* What the exercise asks *
Lines containing the word "date" are to be copied from the data below.

**** Input data ****

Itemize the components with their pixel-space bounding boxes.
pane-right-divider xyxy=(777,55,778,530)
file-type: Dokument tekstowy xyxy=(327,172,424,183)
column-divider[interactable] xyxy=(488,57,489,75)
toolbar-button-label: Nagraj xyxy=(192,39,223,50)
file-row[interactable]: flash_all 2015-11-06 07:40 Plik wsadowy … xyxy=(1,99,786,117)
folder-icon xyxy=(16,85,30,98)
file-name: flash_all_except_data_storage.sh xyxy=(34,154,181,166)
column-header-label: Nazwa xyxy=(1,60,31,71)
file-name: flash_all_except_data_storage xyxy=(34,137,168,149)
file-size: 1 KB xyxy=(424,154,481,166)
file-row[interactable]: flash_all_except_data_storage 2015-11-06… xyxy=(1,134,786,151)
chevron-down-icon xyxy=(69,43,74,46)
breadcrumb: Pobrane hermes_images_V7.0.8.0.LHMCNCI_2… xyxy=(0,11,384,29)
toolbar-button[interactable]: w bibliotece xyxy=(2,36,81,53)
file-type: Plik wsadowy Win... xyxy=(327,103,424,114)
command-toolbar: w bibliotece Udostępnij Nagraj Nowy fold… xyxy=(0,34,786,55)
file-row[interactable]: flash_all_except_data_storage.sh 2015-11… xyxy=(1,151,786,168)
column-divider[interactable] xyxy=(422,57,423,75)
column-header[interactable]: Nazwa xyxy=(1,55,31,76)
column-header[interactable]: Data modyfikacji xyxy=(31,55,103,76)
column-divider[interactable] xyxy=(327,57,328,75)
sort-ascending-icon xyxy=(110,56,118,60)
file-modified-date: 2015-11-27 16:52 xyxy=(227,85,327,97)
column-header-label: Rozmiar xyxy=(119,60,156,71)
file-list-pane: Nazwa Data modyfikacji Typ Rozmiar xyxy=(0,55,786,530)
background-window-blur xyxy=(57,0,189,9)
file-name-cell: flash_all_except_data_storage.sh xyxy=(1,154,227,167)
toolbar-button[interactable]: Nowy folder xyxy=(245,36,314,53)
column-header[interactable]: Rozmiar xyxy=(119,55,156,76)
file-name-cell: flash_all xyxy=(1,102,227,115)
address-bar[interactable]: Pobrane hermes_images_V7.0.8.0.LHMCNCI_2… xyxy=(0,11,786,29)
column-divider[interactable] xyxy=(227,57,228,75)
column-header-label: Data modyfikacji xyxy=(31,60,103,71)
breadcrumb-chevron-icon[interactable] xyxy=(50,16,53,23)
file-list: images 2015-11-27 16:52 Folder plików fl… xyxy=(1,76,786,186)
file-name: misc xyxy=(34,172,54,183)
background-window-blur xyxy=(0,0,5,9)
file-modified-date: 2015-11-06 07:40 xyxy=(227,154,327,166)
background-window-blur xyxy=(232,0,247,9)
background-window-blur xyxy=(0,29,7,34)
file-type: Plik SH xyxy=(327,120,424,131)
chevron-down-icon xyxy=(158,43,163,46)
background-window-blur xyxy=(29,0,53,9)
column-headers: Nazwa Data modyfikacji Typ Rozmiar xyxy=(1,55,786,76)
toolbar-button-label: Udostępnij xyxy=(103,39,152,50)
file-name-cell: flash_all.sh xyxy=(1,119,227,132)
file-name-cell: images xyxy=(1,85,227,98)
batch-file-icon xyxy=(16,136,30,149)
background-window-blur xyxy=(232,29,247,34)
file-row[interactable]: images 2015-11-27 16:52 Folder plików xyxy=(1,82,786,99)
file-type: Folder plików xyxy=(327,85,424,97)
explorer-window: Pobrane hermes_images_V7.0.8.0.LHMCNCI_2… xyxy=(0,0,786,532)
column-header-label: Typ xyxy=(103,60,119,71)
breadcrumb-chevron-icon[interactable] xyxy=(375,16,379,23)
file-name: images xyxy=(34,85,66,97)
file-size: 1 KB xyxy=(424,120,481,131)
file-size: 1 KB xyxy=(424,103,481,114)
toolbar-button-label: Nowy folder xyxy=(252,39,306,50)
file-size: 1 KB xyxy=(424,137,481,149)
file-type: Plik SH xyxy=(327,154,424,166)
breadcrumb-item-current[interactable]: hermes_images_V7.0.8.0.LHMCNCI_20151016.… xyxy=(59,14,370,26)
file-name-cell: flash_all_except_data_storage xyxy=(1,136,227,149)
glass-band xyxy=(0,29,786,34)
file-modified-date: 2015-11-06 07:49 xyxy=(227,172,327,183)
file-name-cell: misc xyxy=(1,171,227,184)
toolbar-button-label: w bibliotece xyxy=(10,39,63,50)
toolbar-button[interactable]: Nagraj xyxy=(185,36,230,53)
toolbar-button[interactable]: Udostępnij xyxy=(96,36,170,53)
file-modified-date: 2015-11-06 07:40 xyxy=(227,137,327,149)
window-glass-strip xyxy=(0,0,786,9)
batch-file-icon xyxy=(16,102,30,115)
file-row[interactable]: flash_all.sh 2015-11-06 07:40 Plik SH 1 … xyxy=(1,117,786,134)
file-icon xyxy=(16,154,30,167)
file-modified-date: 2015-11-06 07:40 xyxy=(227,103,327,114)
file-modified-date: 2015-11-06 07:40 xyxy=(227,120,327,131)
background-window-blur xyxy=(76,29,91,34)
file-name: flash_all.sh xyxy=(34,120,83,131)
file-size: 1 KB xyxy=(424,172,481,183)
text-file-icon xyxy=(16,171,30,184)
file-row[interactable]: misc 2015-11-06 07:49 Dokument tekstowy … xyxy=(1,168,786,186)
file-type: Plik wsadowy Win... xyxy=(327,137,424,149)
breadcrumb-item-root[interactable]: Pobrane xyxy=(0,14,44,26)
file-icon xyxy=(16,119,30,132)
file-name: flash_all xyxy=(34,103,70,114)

****

* Reply to the exercise *
file-modified-date: 2015-11-27 16:52 xyxy=(227,85,327,97)
file-modified-date: 2015-11-06 07:40 xyxy=(227,154,327,166)
file-modified-date: 2015-11-06 07:49 xyxy=(227,172,327,183)
file-modified-date: 2015-11-06 07:40 xyxy=(227,137,327,149)
file-modified-date: 2015-11-06 07:40 xyxy=(227,103,327,114)
file-modified-date: 2015-11-06 07:40 xyxy=(227,120,327,131)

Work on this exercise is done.